Пьяный угар; женщины, хандра, скука, восторги; гитара, цыгане; "умственные сатурналии" [Александр Гумбольдт.] шеллингианства, где разом грезится: новый мир "органической критики", призрак будущего великого здания, которое так и не было достроено; и ласковый хаос природы, "качанье старых тополей", "сырые ночи Полюстрова" [Сам Григорьев думал, что он "равнодушен к красотам природы". За ним это повторили другие. Правда, он понимал природу как-то лихорадочно и торопливо; говорил с ней на своем языке, на ее языке говорить не умел; так уж был он мало "стихиен" и такое было "человеческое" время.]; и вплотную подступающая "радость", мир "Гимнов" к Розе и к Мудрости, никем не понятых вплоть до наших дней.

Аза всем этим - "болезненный", нежный, дразнящий несбыточным призрак первой любви. "Факт, и факт неоспоримый, то, что XIX век питает любовь к болезненности, что мы все, чада его, всасываем с кровью наклонность... страдания, что в каждом из нас какой-то голос взывает, как в некоторых общинах, - Mitternacht, Erwurdigster-tiefe Mitternacht (Полночь, глубокочтимая полночь (нем.)), ибо свет есть не что иное, как сознание окружающей нас тьмы. Знаю очень хорошо, что, высказывая такое определение, я подвергаю себя позорному названию романтика... Расставанье в безмолвном и гордом страданье, конечно, вещь удивительно смешная для всякого, кто созерцает человеческие страсти из своего кабинета... но тем не менее оно - вещь обыкновенная в наше время" [См. статьи Григорьева: "Последний фазис любви" и "Любовь в XIX веке" ("Репертуар и Пантеон", 1846, XVI).].
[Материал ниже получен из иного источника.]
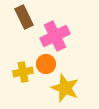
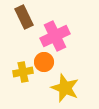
orange circle: moved 2 px left, 2 px up
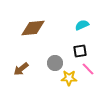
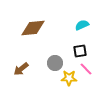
pink line: moved 2 px left
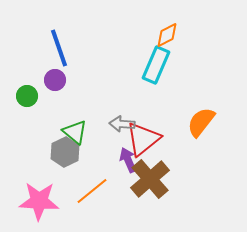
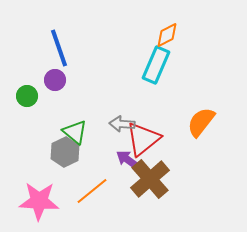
purple arrow: rotated 30 degrees counterclockwise
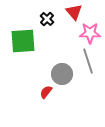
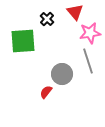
red triangle: moved 1 px right
pink star: rotated 10 degrees counterclockwise
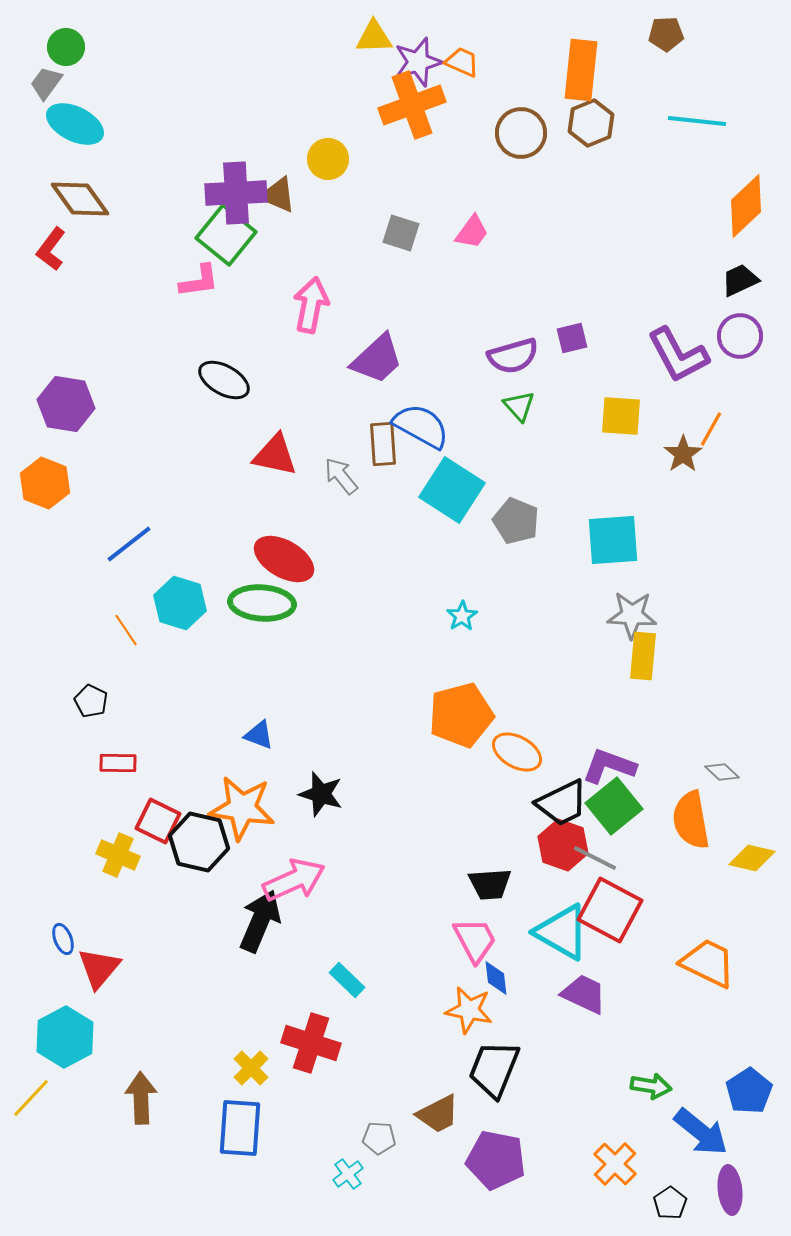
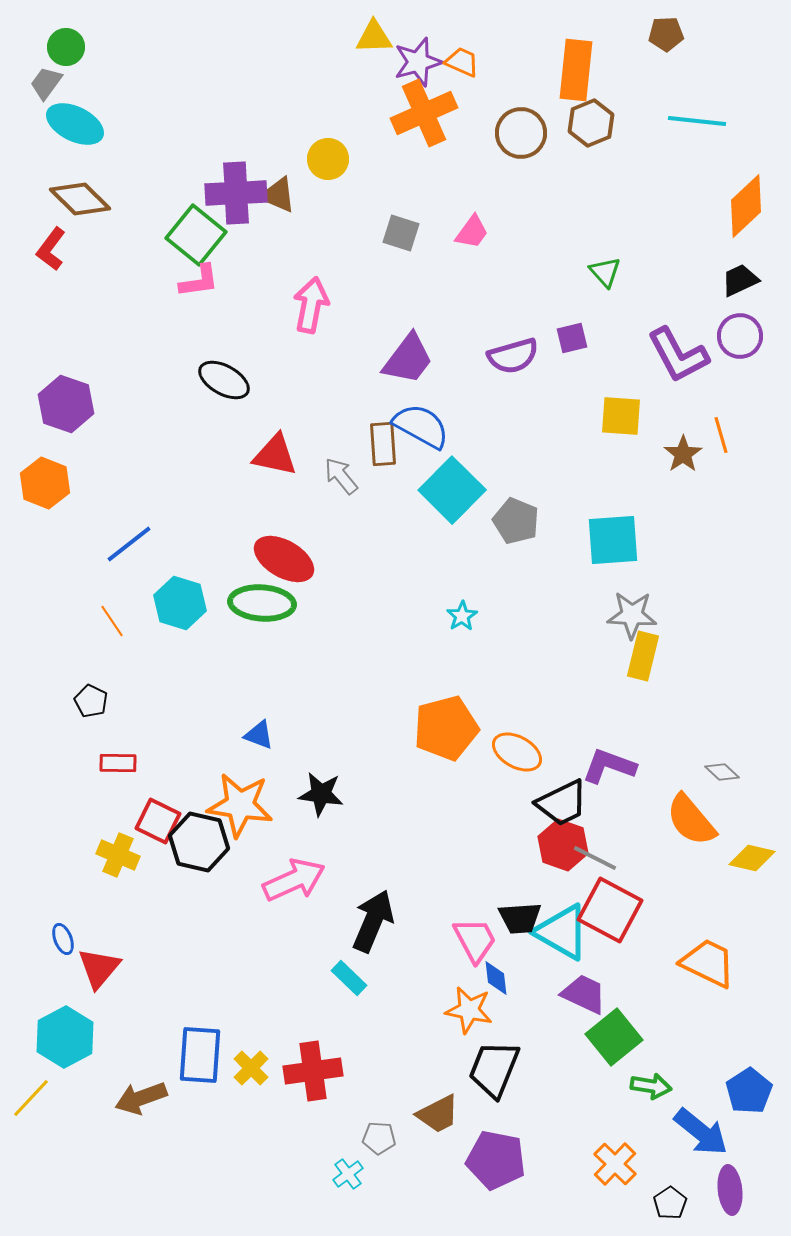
orange rectangle at (581, 70): moved 5 px left
orange cross at (412, 105): moved 12 px right, 8 px down; rotated 4 degrees counterclockwise
brown diamond at (80, 199): rotated 10 degrees counterclockwise
green square at (226, 235): moved 30 px left
purple trapezoid at (377, 359): moved 31 px right; rotated 10 degrees counterclockwise
purple hexagon at (66, 404): rotated 10 degrees clockwise
green triangle at (519, 406): moved 86 px right, 134 px up
orange line at (711, 429): moved 10 px right, 6 px down; rotated 45 degrees counterclockwise
cyan square at (452, 490): rotated 12 degrees clockwise
orange line at (126, 630): moved 14 px left, 9 px up
yellow rectangle at (643, 656): rotated 9 degrees clockwise
orange pentagon at (461, 715): moved 15 px left, 13 px down
black star at (321, 794): rotated 9 degrees counterclockwise
green square at (614, 806): moved 231 px down
orange star at (242, 808): moved 2 px left, 3 px up
orange semicircle at (691, 820): rotated 30 degrees counterclockwise
black trapezoid at (490, 884): moved 30 px right, 34 px down
black arrow at (260, 921): moved 113 px right
cyan rectangle at (347, 980): moved 2 px right, 2 px up
red cross at (311, 1043): moved 2 px right, 28 px down; rotated 26 degrees counterclockwise
brown arrow at (141, 1098): rotated 108 degrees counterclockwise
blue rectangle at (240, 1128): moved 40 px left, 73 px up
Все описанное кажется слишком противоречивым и несовместимым. Такого рода душевное богатство, естественно, стало казаться литераторам неприличным беспорядком, и Григорьева стали пощипывать. От юности недоступный для литературного понимания, Григорьев мог бы и теперь быть назван "непонятым и одиноким". Так вообще называть его любят, но надо ли прибедниваться? Какой он "одинокий", когда в нем сидит целый легион?

Григорьев петербургского периода - в сущности лишь прозвище целой несогласной компании: мечтательный романтик, начитавшийся немецкой философии; бедный и робкий мальчик, не сумевший понравиться женщине; журнальный писака, весьма небрежно обращающийся с русским языком, - сродни будущему "нигилисту", "интеллигенту"; человек русский, втайне набожный (ибо грешный), пребывающий в постоянном трепете перед грозою воспитателя своего, М.П. Погодина [До Погодина дошли "неблагоприятные слухи", и зарницы его стали уже поблескивать вдали; пришлось писать оправдательные письма - и Григорьеву и приятелю его Межевичу - за него.]; пьяница и безобразник, которому море по колено; и, наконец, мудрец, поющий гимны Розе и Радости.

Вот какая это была компания.

Первенства в ней пока еще не брал никто, все только приглядывались друг к дружке; зато грешная плоть и дух А.А. Григорьева начинали сильно пошатываться. Много помогали этому и внешние обстоятельства: рецензентская травля и бедность; какой-то журнальный приятель [Ал. С. ("Репертуар и Пантеон", 1846, XV, 102).] пишет уже в 1846 году "ободрение" Григорьеву - в стихах; знак недобрый.